Common operational tools:
| Tool | Use |
| --- | --- |
| `task_get` | Read the latest task context, comments, attachments, status, and relations |
| `task_start` | Mark a task in progress when work actually begins |
| `task_add_comment` | Add blocker notes, verification notes, plans, and final result summaries |
| `task_complete` | Complete a task after the final result comment is posted |
| `message_send` | Send a visible inbox message to a lead, teammate, or user |
| `review_request`, `review_start`, `review_approve`, `review_request_changes` | Move task-scoped review workflows |
| `process_register`, `process_list`, `process_stop`, `process_unregister` | Track teammate-owned dev servers, watchers, and other background services |
Tool names may appear to runtimes with MCP namespace prefixes, for example `mcp__agent-teams__task_get`. The canonical tool name inside the MCP server remains `task_get`.
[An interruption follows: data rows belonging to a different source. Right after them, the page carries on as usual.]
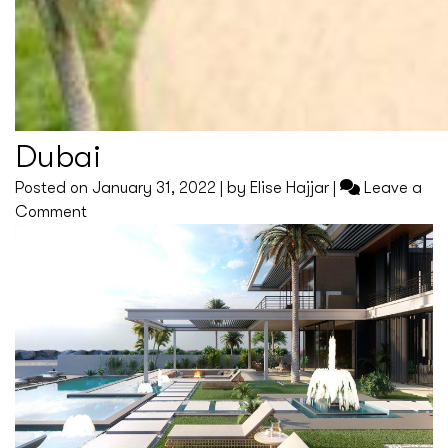
Dubai
Posted on
January 31, 2022
|
by
Elise Hajjar
|
Leave a
on
Comment
Dubai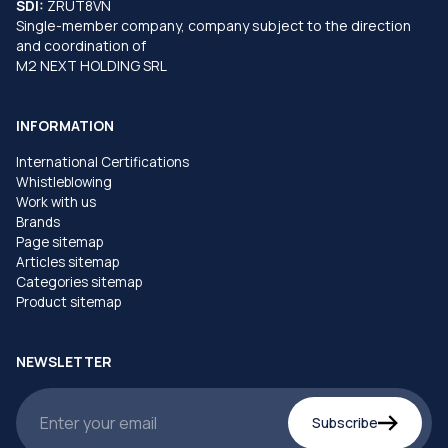
SDI:
ZRUT8VN
Single-member company, company subject to the direction
and coordination of
M2 NEXT HOLDING SRL
INFORMATION
International Certifications
Whistleblowing
Work with us
Brands
Page sitemap
Articles sitemap
Categories sitemap
Product sitemap
NEWSLETTER
Subscribe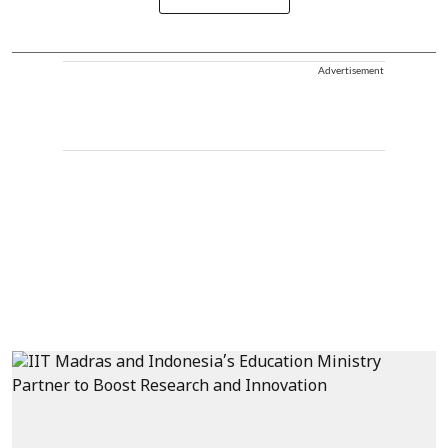
Advertisement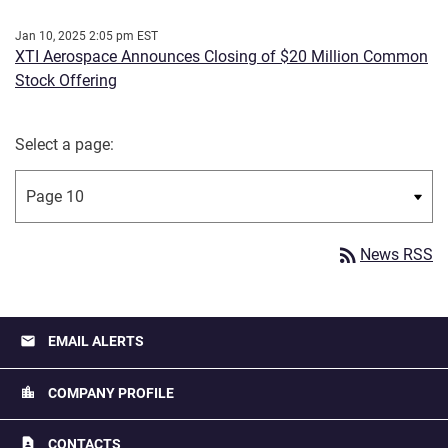
Jan 10, 2025 2:05 pm EST
XTI Aerospace Announces Closing of $20 Million Common
Stock Offering
Select a page:
rss_feed
News RSS
email
EMAIL ALERTS
location_city
COMPANY PROFILE
contact_page
CONTACTS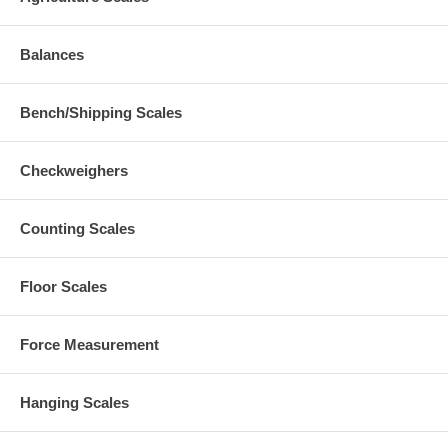
Balances
Bench/Shipping Scales
Checkweighers
Counting Scales
Floor Scales
Force Measurement
Hanging Scales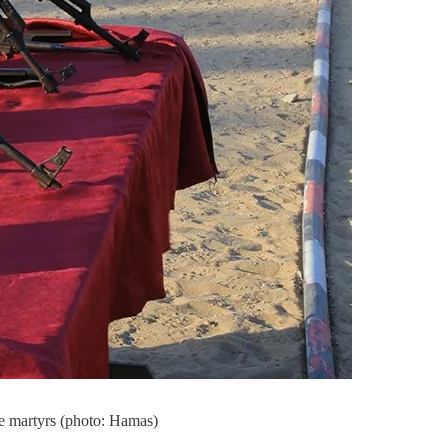
me martyrs (photo: Hamas)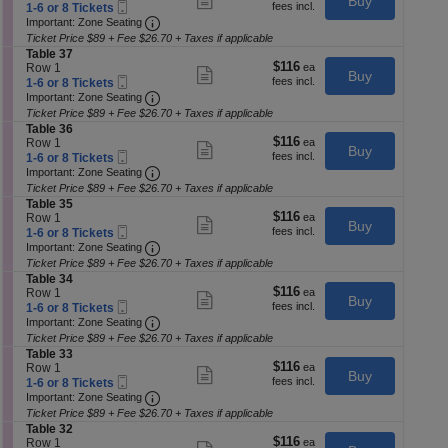
Buy
T
Tickets
p
Mobile
each
c
1
1-6 or 8 Tickets
more
a
available
Ticket
Important: Zone Seating, Open Zone Seatin
t
to
of
Important: Zone Seating
ticket
b
i
6
details
Ticket Price $89 + Fee $26.70 + Taxes if applicable
th
l
o
or
S
Table 37
e
se
n
8
$116
$116
e
Row 1
Show
3
Buy
T
Tickets
Mobile
each
c
1
ch
1-6 or 8 Tickets
more
9
a
available
Ticket
Important: Zone Seating, Open Zone Seatin
t
to
Important: Zone Seating
ticket
b
i
6
details
Ticket Price $89 + Fee $26.70 + Taxes if applicable
l
o
or
S
Table 36
e
n
8
$116
$116
e
Row 1
Show
3
Buy
T
Tickets
Mobile
each
c
1
1-6 or 8 Tickets
more
8
a
available
Ticket
Important: Zone Seating, Open Zone Seatin
t
to
Important: Zone Seating
ticket
b
i
6
details
Ticket Price $89 + Fee $26.70 + Taxes if applicable
l
o
or
S
Table 35
e
n
8
$116
$116
e
Row 1
Show
3
Buy
T
Tickets
Mobile
each
c
1
1-6 or 8 Tickets
more
7
a
available
Ticket
Important: Zone Seating, Open Zone Seatin
t
to
Important: Zone Seating
ticket
b
i
6
details
Ticket Price $89 + Fee $26.70 + Taxes if applicable
l
o
or
S
Table 34
e
n
8
$116
$116
e
Row 1
Show
3
Buy
T
Tickets
Mobile
each
c
1
1-6 or 8 Tickets
more
6
a
available
Ticket
Important: Zone Seating, Open Zone Seatin
t
to
Important: Zone Seating
ticket
b
i
6
details
Ticket Price $89 + Fee $26.70 + Taxes if applicable
l
o
or
S
Table 33
e
n
8
$116
$116
e
Row 1
Show
3
Buy
T
Tickets
Mobile
each
c
1
1-6 or 8 Tickets
more
5
a
available
Ticket
Important: Zone Seating, Open Zone Seatin
t
to
Important: Zone Seating
ticket
b
i
6
details
Ticket Price $89 + Fee $26.70 + Taxes if applicable
l
o
or
S
Table 32
e
n
8
$116
$116
e
Row 1
3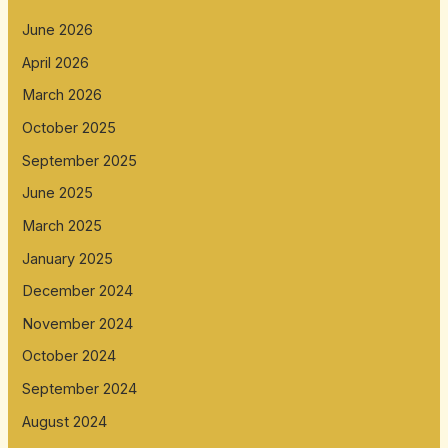
June 2026
April 2026
March 2026
October 2025
September 2025
June 2025
March 2025
January 2025
December 2024
November 2024
October 2024
September 2024
August 2024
## Register a new built-in tool
For Agent Teams repository work, add built-in board tools through the existing FastMCP structure:
1. Add the tool implementation to the matching file in `mcp-server/src/tools/`, or create a new group file if the domain is genuinely new.
2. Add the tool name to the appropriate group in `agent-teams-controller/src/mcpToolCatalog.js`.
3. Wire a new group through `mcp-server/src/tools/index.ts` only when a new domain group is needed.
4. Validate input with `zod` and call the controller API instead of reading board files directly.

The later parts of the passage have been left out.